С подобным утверждением мы уже имели дело в первой «антиномии метаксюйности». Основным аргументом тут является то, что одна и та же смысловая предметность может быть выражена бесконечным количеством форм. Это одно уже доказывает, что предмет как таковой не зависит от своего выражения и не нуждается в нем, так как он все равно остается тем же самым во всех своих выражениях. Как мы ни стали бы понимать данное произведение искусства, оно все же остается чем–то общим, что объединяет все понимания. И иначе не может быть, ибо тогда было бы вместо одной симфонии столько же симфоний, сколько и ее пониманий [46].

Антитезис. Художественная форма не есть просто смысловая предметность, независимая от ее понимания, но впервые возникает лишь в качестве понимаемой предметности, так что понимание, внося нечто новое, и создает самую форму предметности. Или короче: художественная форма есть нечто сознательное, т. е. относится к сознанию.

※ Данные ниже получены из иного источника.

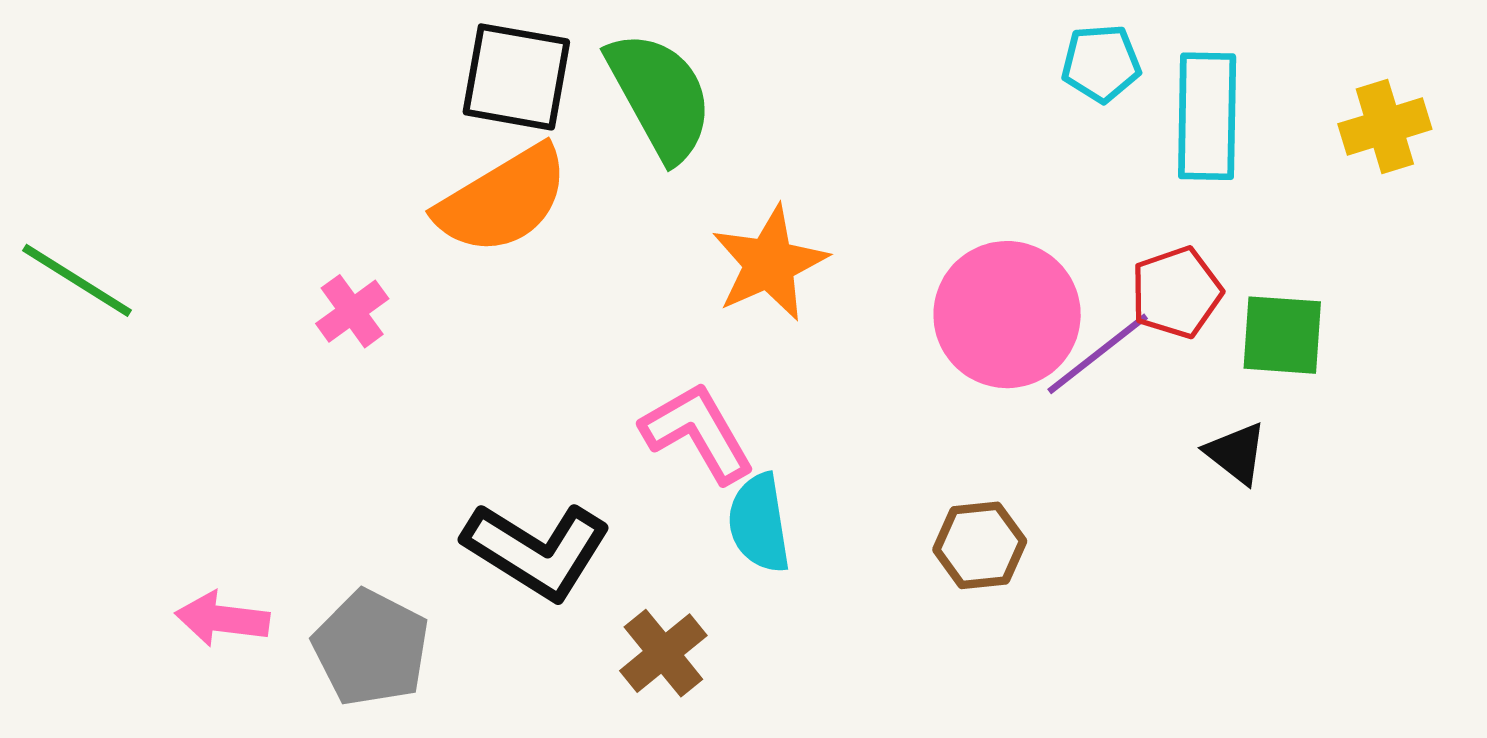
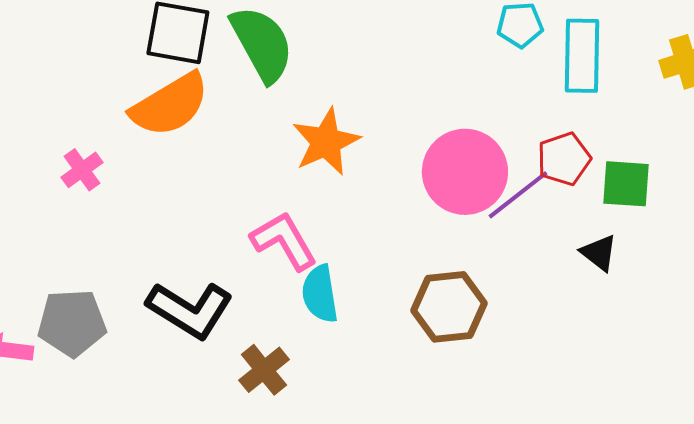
brown hexagon: (980, 545) -> (449, 307), size x1.4
gray pentagon: (371, 648) -> (72, 323), moved, turned -30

Об этом тоже мы говорили уже не раз. Цельная форма, согласно нашим основным определениям, никак не может быть простой и голой предметностью. Тогда опять получается старая нелепость: всякий предмет уже по одному тому, что он предмет, есть уже художественный предмет. Только понимание и создает в эмпирической обстановке художественность, подобно тому как соотнесенность с иным создает для сущности вообще ее имя, ее форму. Нельзя воспринять художественную форму, не понявши ее, как нельзя воспринять и почувствовать алгебраическую формулу, не понявши ее [47].

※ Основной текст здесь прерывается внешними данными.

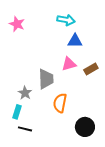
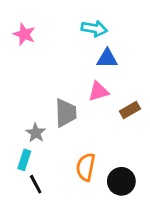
brown rectangle: (91, 69) -> (130, 110), moved
orange semicircle: (60, 103) -> (86, 167), moved
black line: (25, 129) -> (36, 184), turned 48

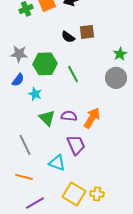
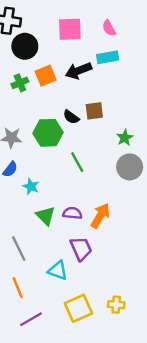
green star: (120, 54) -> (125, 138), moved
green hexagon: (45, 64) -> (48, 133), moved
orange line: (24, 177) -> (18, 288), turned 54
yellow square: (74, 194) -> (78, 308), turned 35
yellow cross: (97, 194) -> (116, 305), moved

Синтез. Художественная форма есть становящееся (и, стало быть у ставшее) понимание предметности, или энергийночгодвижной в своем понимании предмет. Или короче: художественная форма есть бессознательно возникающее сознание, или сознательно возникающая бессознательность.

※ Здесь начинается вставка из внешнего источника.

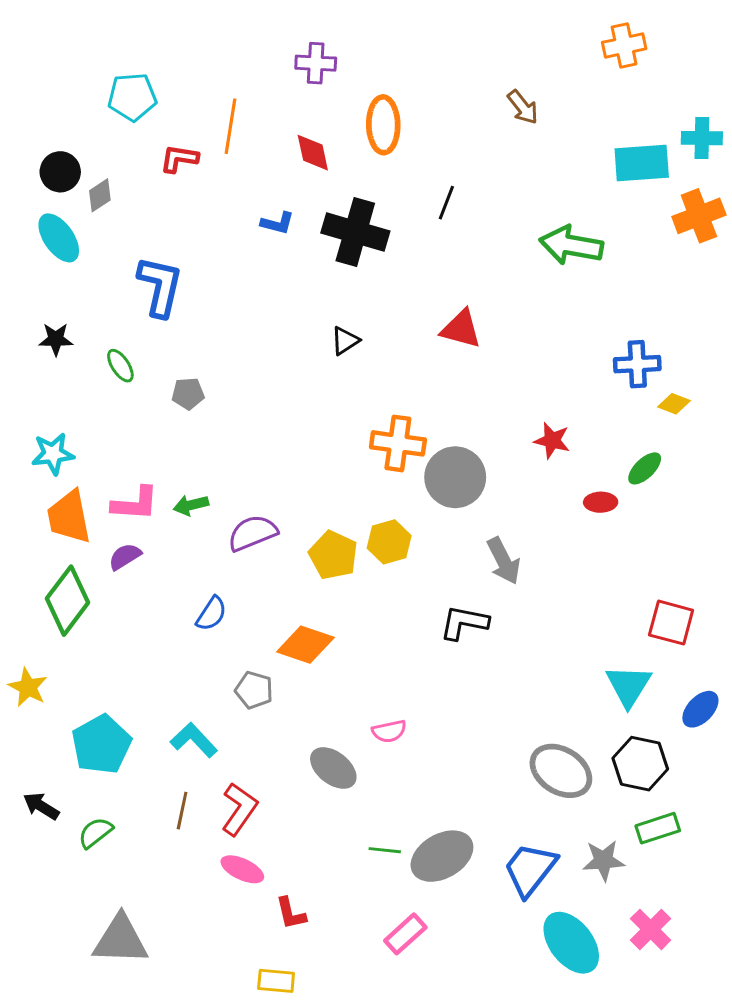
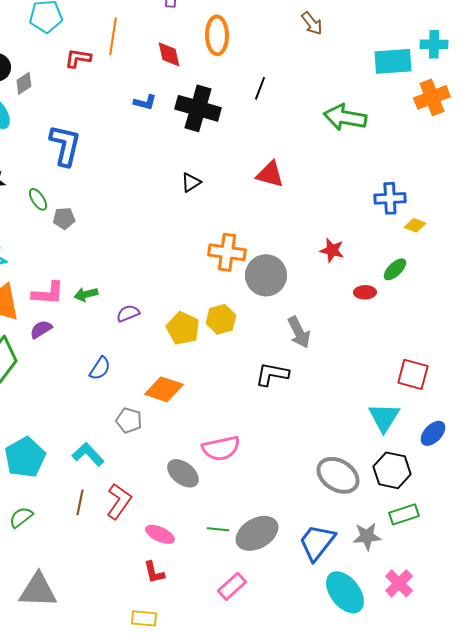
gray pentagon: (188, 394) -> (64, 218), moved
purple semicircle: (253, 533) -> (128, 313), size x0.7
pink semicircle: (389, 731) -> (221, 448), size x1.6
pink ellipse: (242, 869) -> (160, 534), moved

Это — следствие общего правила о переходе «одного» или «иного» в «становление» и в «ставшее».

Однако, если припомним, самопротивопоставление, или самосоотнесение, было только тезисом мифа. Весь миф противостоит вне–мифическому эйдосу как интеллигенция. Но вот мы уже в сфере самой интеллигенции. Тут тоже своя диалектика. Тезис гласит о самоотнесенности и в нашем случае — о понимании просто. Мы берем чистую энергийность понимания как тезис и смотрим, что получается дальше [48].

ВТОРАЯ АНТИНОМИЯ

Тезис. Художественная форма есть смысловая предметность, независимая от устремления на нее, от влечения к ней инобытия, инаковости, и ничего нового от нее не получающая. Или короче: художественная форма есть необходимо данная предметность, не подчиняющаяся никакой свободе выбора.

Антитезис. Художественная форма не есть просто смысловая предметность, независимая от устремления на нее, от влечения к ней инаковости, но впервые возникает лишь в качестве предметности стремления, или влечения, так что последнее, внося нечто новое, и создает саму форму предметности. Или короче: художественная форма есть свободно создаваемая предметность.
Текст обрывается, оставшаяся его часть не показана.